2. Quanto posso deduzir pela Lei Rouanet?
Pela regra vigente em 2025, empresas no Lucro Real deduzem até 4% do imposto de renda devido. Pessoas físicas na declaração completa, até 6%. Em 2025, a Receita reforçou que cultura, audiovisual e esporte dividem um teto global de 4% para empresas. Confirme com um contador.
3. A Lei Rouanet usa dinheiro público?
No mecenato, o recurso vem de empresas e pessoas. Elas passam parte do imposto de renda a um projeto, em vez de pagá-lo ao Tesouro. É a chamada renúncia fiscal. Há também o FNC, que usa recurso público direto, distribuído por editais.
4. Quem pode propor um projeto pela Lei Rouanet?
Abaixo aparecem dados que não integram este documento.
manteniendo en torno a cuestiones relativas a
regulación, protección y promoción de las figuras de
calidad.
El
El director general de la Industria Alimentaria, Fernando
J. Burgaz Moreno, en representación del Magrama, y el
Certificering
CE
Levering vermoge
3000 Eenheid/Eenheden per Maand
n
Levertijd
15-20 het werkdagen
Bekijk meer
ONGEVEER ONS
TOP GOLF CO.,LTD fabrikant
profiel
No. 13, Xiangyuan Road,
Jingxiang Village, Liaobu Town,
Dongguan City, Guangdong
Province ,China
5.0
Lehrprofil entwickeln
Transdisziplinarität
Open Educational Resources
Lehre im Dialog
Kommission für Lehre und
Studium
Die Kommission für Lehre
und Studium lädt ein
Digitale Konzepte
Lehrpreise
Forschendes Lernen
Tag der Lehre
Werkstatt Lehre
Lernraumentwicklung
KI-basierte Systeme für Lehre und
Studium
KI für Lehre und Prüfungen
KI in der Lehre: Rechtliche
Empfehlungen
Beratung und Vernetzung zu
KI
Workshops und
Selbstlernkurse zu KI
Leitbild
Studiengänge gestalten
Pessoas físicas que comprovem atuação cultural. E pessoas jurídicas com propósito cultural, com ou sem fins lucrativos. Toda a gestão é feita pelo sistema SALIC. A aprovação dá ao autor o direito de captar, mas não libera recurso de forma automática.
5. O que é o mecenato?
É o mecanismo de incentivo fiscal da Lei Rouanet. O proponente aprova o projeto e capta recursos com patrocinadores. Eles deduzem o valor do imposto de renda. É o mecanismo de maior volume na lei. Difere do FNC, que é financiamento público direto.
6. O que é o SALIC?
É o Sistema de Apoio às Leis de Incentivo à Cultura. Por ele, o autor do projeto submete o projeto e classifica a proposta. Também acompanha a análise e faz a prestação de contas. Toda a gestão do mecenato passa por essa plataforma do Ministério da Cultura.
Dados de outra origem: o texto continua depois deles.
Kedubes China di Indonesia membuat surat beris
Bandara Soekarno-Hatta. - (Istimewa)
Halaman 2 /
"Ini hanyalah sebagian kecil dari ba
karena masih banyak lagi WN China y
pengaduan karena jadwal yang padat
7. Posso incluir o custo de elaborar o projeto no orçamento?
Não. A Lei Rouanet veda incluir a despesa de elaboração do projeto no orçamento incentivado. Esse custo administrativo fica fora do incentivo. A regra garante que o recurso captado seja usado só na execução das atividades culturais aprovadas.
8. Quais retornos sociais a lei exige?
Pela IN nº 23/2025, os projetos devem ter impacto na comunidade. Entre as ações: oficinas, eventos gratuitos e acessibilidade ampla. A acessibilidade inclui aspectos de comunicação e de atitude. O proponente deve justificar a proposta com dados da região.
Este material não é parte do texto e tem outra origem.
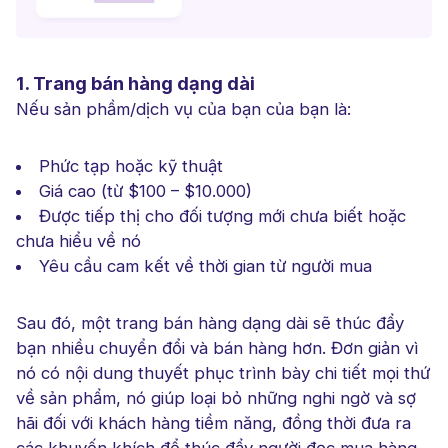
1. Trang bán hàng dạng dài
Nếu sản phầm/dịch vụ của bạn của bạn là:
Phức tạp hoặc kỹ thuật
Giá cao (từ $100 – $10.000)
Được tiếp thị cho đối tượng mới chưa biết hoặc
chưa hiểu về nó
Yêu cầu cam kết về thời gian từ người mua
Sau đó, một trang bán hàng dạng dài sẽ thúc đẩy
bạn nhiều chuyển đổi và bán hàng hơn. Đơn giản vì
nó có nội dung thuyết phục trình bày chi tiết mọi thứ
về sản phẩm, nó giúp loại bỏ những nghi ngờ và sợ
hãi đối với khách hàng tiềm năng, đồng thời đưa ra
9. Como funciona a prestação de contas?
É escalada pelo valor captado. Projetos até R$ 200 mil podem ter análise in loco, focada na entrega cultural. Acima disso, há acompanhamento eletrônico e relatórios financeiros, mais detalhados conforme o porte. As despesas são comprovadas de forma eletrônica e em tempo real.
10. Uma ONG pode usar a Lei Rouanet?
Sim. Entidades sem fins lucrativos com propósito cultural podem ser proponentes. O foco recente é o retorno social. As organizações alinhadas ao impacto na comunidade ganham vantagem na análise. A qualificação OSCIP, que exige três anos de atuação, reforça a governança.